# [GOAL OF THE EXERCISE]
Each entry needs to be restated exactly as written.

# [PROVIDED ENTRIES]
* * * * *

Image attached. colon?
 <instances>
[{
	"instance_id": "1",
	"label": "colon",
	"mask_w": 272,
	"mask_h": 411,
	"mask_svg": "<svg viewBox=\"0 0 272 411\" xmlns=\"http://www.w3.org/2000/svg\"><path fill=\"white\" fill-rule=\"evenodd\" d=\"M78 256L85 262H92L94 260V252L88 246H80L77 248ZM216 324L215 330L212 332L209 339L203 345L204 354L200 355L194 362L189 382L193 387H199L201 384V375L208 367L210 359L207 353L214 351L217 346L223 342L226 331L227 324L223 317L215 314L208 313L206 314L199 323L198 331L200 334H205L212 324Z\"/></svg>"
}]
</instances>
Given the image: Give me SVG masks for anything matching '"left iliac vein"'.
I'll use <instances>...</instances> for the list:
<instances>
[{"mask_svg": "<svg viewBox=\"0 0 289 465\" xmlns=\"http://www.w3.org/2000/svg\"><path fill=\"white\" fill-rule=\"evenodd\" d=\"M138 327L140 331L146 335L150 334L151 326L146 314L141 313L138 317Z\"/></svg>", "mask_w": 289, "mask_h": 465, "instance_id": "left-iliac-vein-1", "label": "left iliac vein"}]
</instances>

* * * * *

# [TASK RESPONSE]
Image attached. colon?
 <instances>
[{
	"instance_id": "1",
	"label": "colon",
	"mask_w": 272,
	"mask_h": 411,
	"mask_svg": "<svg viewBox=\"0 0 272 411\" xmlns=\"http://www.w3.org/2000/svg\"><path fill=\"white\" fill-rule=\"evenodd\" d=\"M78 256L85 262H92L94 260V252L88 246H80L77 248ZM216 324L215 330L212 332L209 339L203 345L204 354L200 355L194 362L189 382L193 387H199L201 384V375L208 367L210 359L207 353L214 351L217 346L223 342L226 331L227 324L223 317L215 314L208 313L206 314L199 323L198 331L200 334H205L212 324Z\"/></svg>"
}]
</instances>
Given the image: Give me SVG masks for anything matching '"left iliac vein"'.
I'll use <instances>...</instances> for the list:
<instances>
[{"mask_svg": "<svg viewBox=\"0 0 289 465\" xmlns=\"http://www.w3.org/2000/svg\"><path fill=\"white\" fill-rule=\"evenodd\" d=\"M138 327L140 331L146 335L150 334L151 326L146 314L141 313L138 317Z\"/></svg>", "mask_w": 289, "mask_h": 465, "instance_id": "left-iliac-vein-1", "label": "left iliac vein"}]
</instances>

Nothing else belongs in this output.